_Action item_: Could you copy every record below exactly as it is written?

_Dataset entries_:
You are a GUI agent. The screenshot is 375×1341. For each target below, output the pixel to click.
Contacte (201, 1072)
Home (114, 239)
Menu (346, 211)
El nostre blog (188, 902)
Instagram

_Solution below_:
You are a GUI agent. The screenshot is 375×1341. For each target below, output the pixel to click.
Contacte (201, 1072)
Home (114, 239)
Menu (346, 211)
El nostre blog (188, 902)
Instagram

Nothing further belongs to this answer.